(Dataset items)
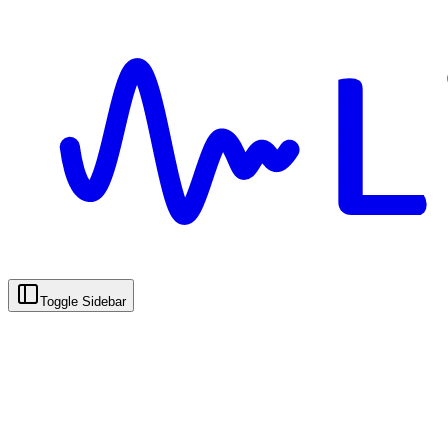
Toggle Sidebar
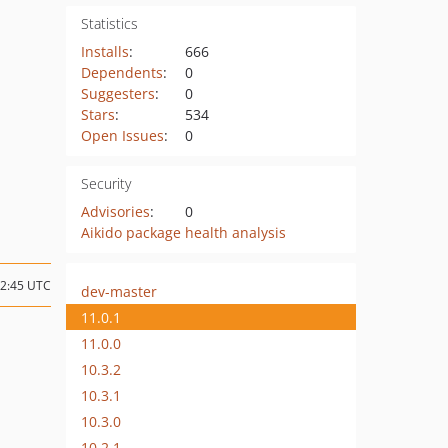
Statistics
Installs
:
666
Dependents
:
0
Suggesters
:
0
Stars
:
534
Open Issues
:
0
Security
Advisories
:
0
Aikido package health analysis
12:45 UTC
dev-master
11.0.1
11.0.0
10.3.2
10.3.1
10.3.0
10.2.1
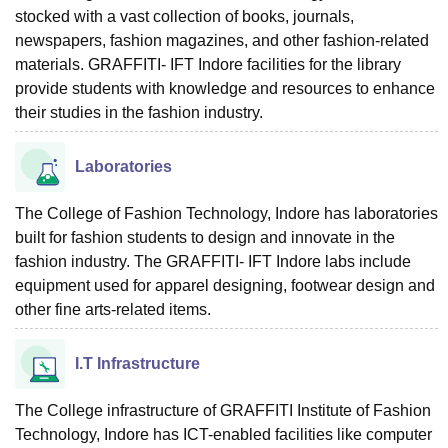
stocked with a vast collection of books, journals,
newspapers, fashion magazines, and other fashion-related
materials. GRAFFITI- IFT Indore facilities for the library
provide students with knowledge and resources to enhance
their studies in the fashion industry.
Laboratories
The College of Fashion Technology, Indore has laboratories
built for fashion students to design and innovate in the
fashion industry. The GRAFFITI- IFT Indore labs include
equipment used for apparel designing, footwear design and
other fine arts-related items.
I.T Infrastructure
The College infrastructure of GRAFFITI Institute of Fashion
Technology, Indore has ICT-enabled facilities like computer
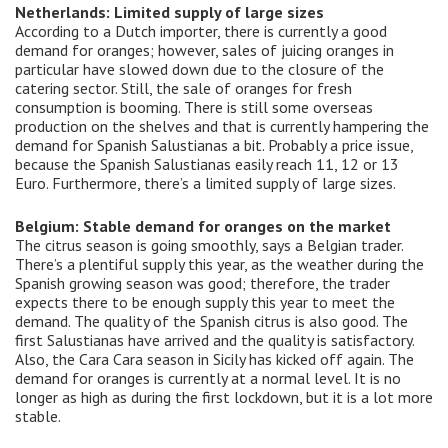
Netherlands: Limited supply of large sizes
According to a Dutch importer, there is currently a good
demand for oranges; however, sales of juicing oranges in
particular have slowed down due to the closure of the
catering sector. Still, the sale of oranges for fresh
consumption is booming. There is still some overseas
production on the shelves and that is currently hampering the
demand for Spanish Salustianas a bit. Probably a price issue,
because the Spanish Salustianas easily reach 11, 12 or 13
Euro. Furthermore, there’s a limited supply of large sizes.
Belgium: Stable demand for oranges on the market
The citrus season is going smoothly, says a Belgian trader.
There’s a plentiful supply this year, as the weather during the
Spanish growing season was good; therefore, the trader
expects there to be enough supply this year to meet the
demand. The quality of the Spanish citrus is also good. The
first Salustianas have arrived and the quality is satisfactory.
Also, the Cara Cara season in Sicily has kicked off again. The
demand for oranges is currently at a normal level. It is no
longer as high as during the first lockdown, but it is a lot more
stable.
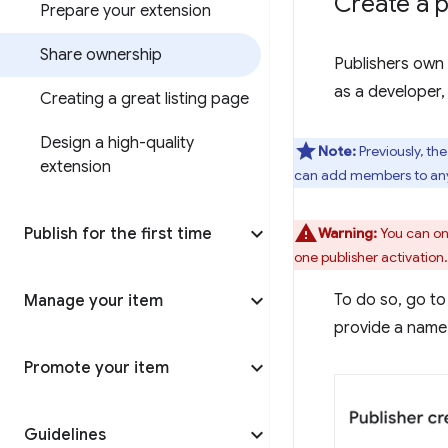
Create a p
Prepare your extension
Share ownership
Publishers own 
as a developer,
Creating a great listing page
Design a high-quality
Note:
Previously, th
extension
can add members to any 
Publish for the first time
Warning:
You can onl
one publisher activation.
To do so, go to
Manage your item
provide a name 
Promote your item
Guidelines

# [Exercise description]
Each line from the beginning of the entries up to and including the one containing "Belgium: Stable demand" must be restated exactly. Pictures are to be left out.

# [Result for this exercise]
Toggle Sidebar
Statistics
Installs
:
666
Dependents
:
0
Suggesters
:
0
Stars
:
534
Open Issues
:
0
Security
Advisories
:
0
Aikido package health analysis
12:45 UTC
dev-master
11.0.1
11.0.0
10.3.2
10.3.1
10.3.0
10.2.1
stocked with a vast collection of books, journals,
newspapers, fashion magazines, and other fashion-related
materials. GRAFFITI- IFT Indore facilities for the library
provide students with knowledge and resources to enhance
their studies in the fashion industry.
Laboratories
The College of Fashion Technology, Indore has laboratories
built for fashion students to design and innovate in the
fashion industry. The GRAFFITI- IFT Indore labs include
equipment used for apparel designing, footwear design and
other fine arts-related items.
I.T Infrastructure
The College infrastructure of GRAFFITI Institute of Fashion
Technology, Indore has ICT-enabled facilities like computer
Netherlands: Limited supply of large sizes
According to a Dutch importer, there is currently a good
demand for oranges; however, sales of juicing oranges in
particular have slowed down due to the closure of the
catering sector. Still, the sale of oranges for fresh
consumption is booming. There is still some overseas
production on the shelves and that is currently hampering the
demand for Spanish Salustianas a bit. Probably a price issue,
because the Spanish Salustianas easily reach 11, 12 or 13
Euro. Furthermore, there’s a limited supply of large sizes.
Belgium: Stable demand for oranges on the market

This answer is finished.